# But Can You Vape It?



## devdev (8/5/14)



Reactions: Funny 11


----------



## Riaz (8/5/14)

maybe drop the tab in your tank, turn it around and vape it from the bottom

Reactions: Winner 1 | Funny 3


----------



## devdev (8/5/14)

Lol just realised I should have made the thread title "Butt can you vape it?"

Reactions: Funny 6


----------



## johan (8/5/14)

devdev said:


> Lol just realised I should have made the thread title "Butt can you vape it?"



The BEFORE or AFTER?

Reactions: Funny 4


----------



## devdev (8/5/14)

johan said:


> The BEFORE or AFTER?



Neeeeeeeeh sis man Ohm Johan!

Reactions: Funny 3


----------



## Die Kriek (8/5/14)

Holskeurend snaaks!  (Apologies for the Afrikaans, it just doesn't work in English)

Reactions: Like 1 | Agree 3


----------



## ET (8/5/14)

this is one assinine post

Reactions: Funny 2


----------



## Metal Liz (8/5/14)

bwhahaha, the duck is back in full force!!!!

Reactions: Agree 2


----------



## annemarievdh (8/5/14)

hahahahahahahaha noooooooooo

Guys I have a picture brain. Its to funny!!! hahahahahaha

Reactions: Like 1 | Funny 2 | Creative 1


----------



## ShaneW (8/5/14)

At least we know that if they ever ban ecigs, it might possible for nicotine/glycerine suppositories.

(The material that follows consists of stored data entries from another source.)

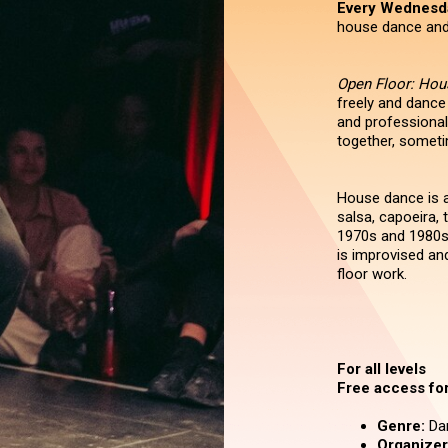
Every Wednesd
house dance and 
Open Floor: Ho
freely and dance
and professional
together, someti
House dance is a
salsa, capoeira,
1970s and 1980s
is improvised an
floor work.
For all levels
Free access for 
Genre:
Da
Organizer 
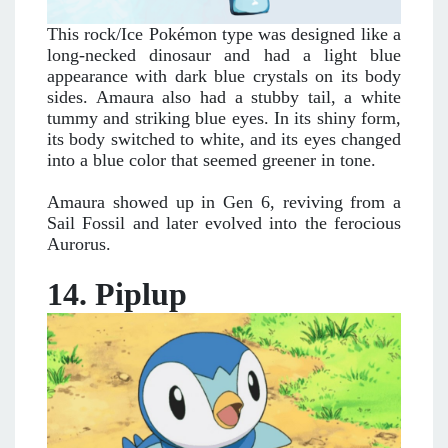
This rock/Ice Pokémon type was designed like a
long-necked dinosaur and had a light blue
appearance with dark blue crystals on its body
sides. Amaura also had a stubby tail, a white
tummy and striking blue eyes. In its shiny form,
its body switched to white, and its eyes changed
into a blue color that seemed greener in tone.
Amaura showed up in Gen 6, reviving from a
Sail Fossil and later evolved into the ferocious
Aurorus.
14. Piplup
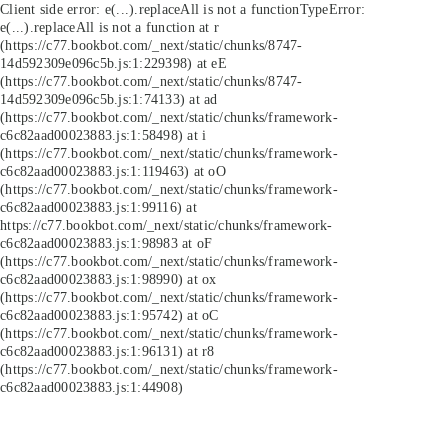
Client side error:
e(...).replaceAll is not a function
TypeError:
e(...).replaceAll is not a function at r
(https://c77.bookbot.com/_next/static/chunks/8747-
14d592309e096c5b.js:1:229398) at eE
(https://c77.bookbot.com/_next/static/chunks/8747-
14d592309e096c5b.js:1:74133) at ad
(https://c77.bookbot.com/_next/static/chunks/framework-
c6c82aad00023883.js:1:58498) at i
(https://c77.bookbot.com/_next/static/chunks/framework-
c6c82aad00023883.js:1:119463) at oO
(https://c77.bookbot.com/_next/static/chunks/framework-
c6c82aad00023883.js:1:99116) at
https://c77.bookbot.com/_next/static/chunks/framework-
c6c82aad00023883.js:1:98983 at oF
(https://c77.bookbot.com/_next/static/chunks/framework-
c6c82aad00023883.js:1:98990) at ox
(https://c77.bookbot.com/_next/static/chunks/framework-
c6c82aad00023883.js:1:95742) at oC
(https://c77.bookbot.com/_next/static/chunks/framework-
c6c82aad00023883.js:1:96131) at r8
(https://c77.bookbot.com/_next/static/chunks/framework-
c6c82aad00023883.js:1:44908)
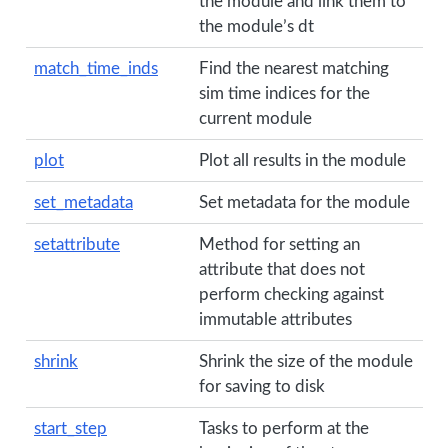
the module and link them to
the module’s dt
match_time_inds
Find the nearest matching
sim time indices for the
current module
plot
Plot all results in the module
set_metadata
Set metadata for the module
setattribute
Method for setting an
attribute that does not
perform checking against
immutable attributes
shrink
Shrink the size of the module
for saving to disk
start_step
Tasks to perform at the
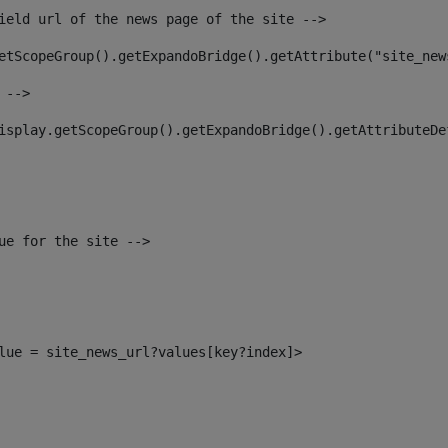
ield url of the news page of the site --> 
etScopeGroup().getExpandoBridge().getAttribute("site_new
 --> 
isplay.getScopeGroup().getExpandoBridge().getAttributeDe
ue for the site --> 
alue = site_news_url?values[key?index]> 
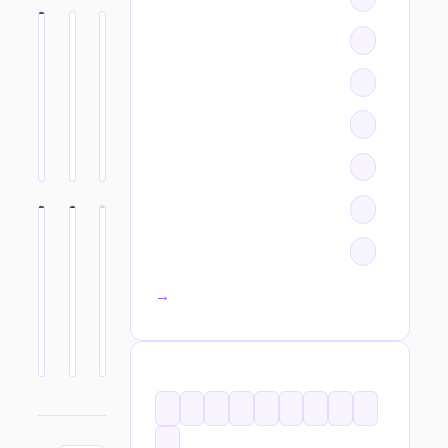
All categories →
TAGS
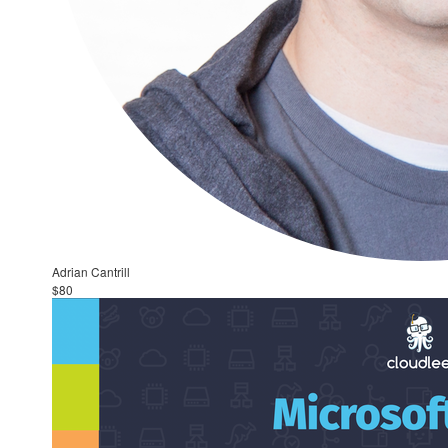
Adrian Cantrill
$80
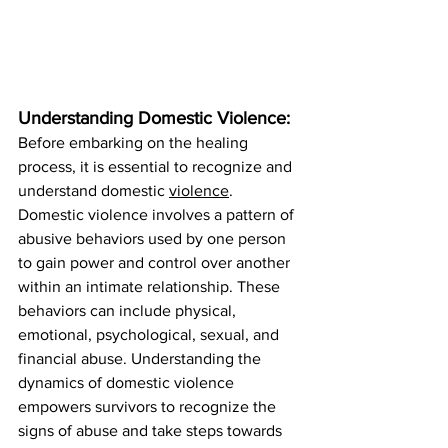
Understanding Domestic Violence:
Before embarking on the healing 
process, it is essential to recognize and 
understand domestic 
violence
. 
Domestic violence involves a pattern of 
abusive behaviors used by one person 
to gain power and control over another 
within an intimate relationship. These 
behaviors can include physical, 
emotional, psychological, sexual, and 
financial abuse. Understanding the 
dynamics of domestic violence 
empowers survivors to recognize the 
signs of abuse and take steps towards 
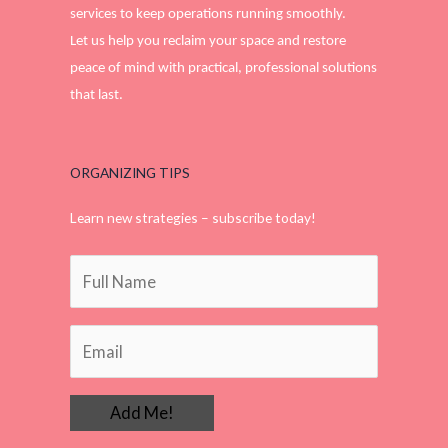
services to keep operations running smoothly.
Let us help you reclaim your space and restore
peace of mind with practical, professional solutions
that last.
ORGANIZING TIPS
Learn new strategies – subscribe today!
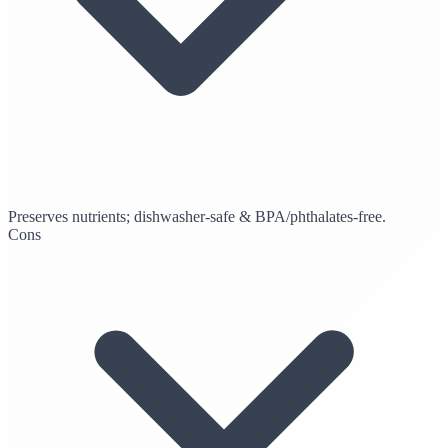
Preserves nutrients; dishwasher-safe & BPA/phthalates-free.
Cons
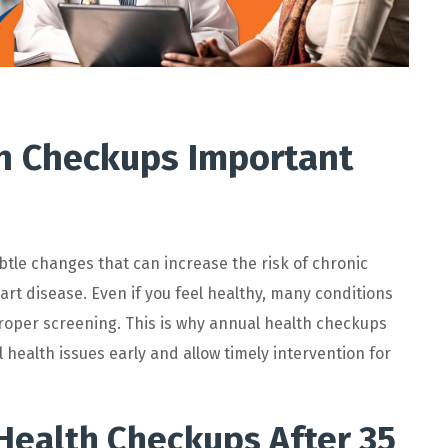
h Checkups Important
btle changes that can increase the risk of chronic
art disease. Even if you feel healthy, many conditions
roper screening. This is why
annual health checkups
 health issues early and allow
timely
intervention for
Health Checkups After 35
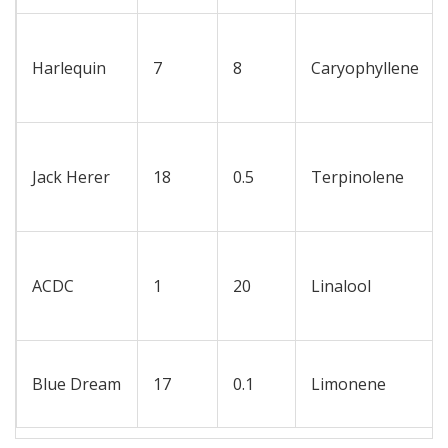
Harlequin
7
8
Caryophyllene
Jack Herer
18
0.5
Terpinolene
ACDC
1
20
Linalool
Blue Dream
17
0.1
Limonene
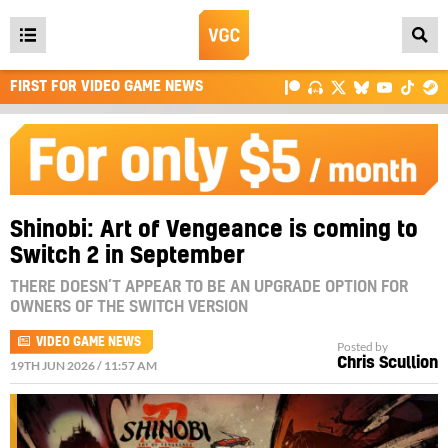
Open
main
FIRST FOR VIDEO GAME NEWS
menu
Shinobi: Art of Vengeance is coming to
Switch 2 in September
THERE DOESN’T APPEAR TO BE AN UPGRADE OPTION FOR
OWNERS OF THE SWITCH VERSION
VIDEO GAME NEWS
Posted by
Chris Scullion
19TH JUN 2026 / 11:57 AM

Not sure all the nice flavours would necessary though

Reactions: Winner 1 | Funny 6


----------



## devdev (8/5/14)

@ShaneW gives new meaning to someone bumming a smoke off you

Reactions: Winner 2 | Funny 6


----------



## annemarievdh (8/5/14)

devdev said:


> @ShaneW gives new meaning to someone bumming a smoke off you



Ow my goodness !! Dis so skerp!!! Hahahaha

Reactions: Like 1


----------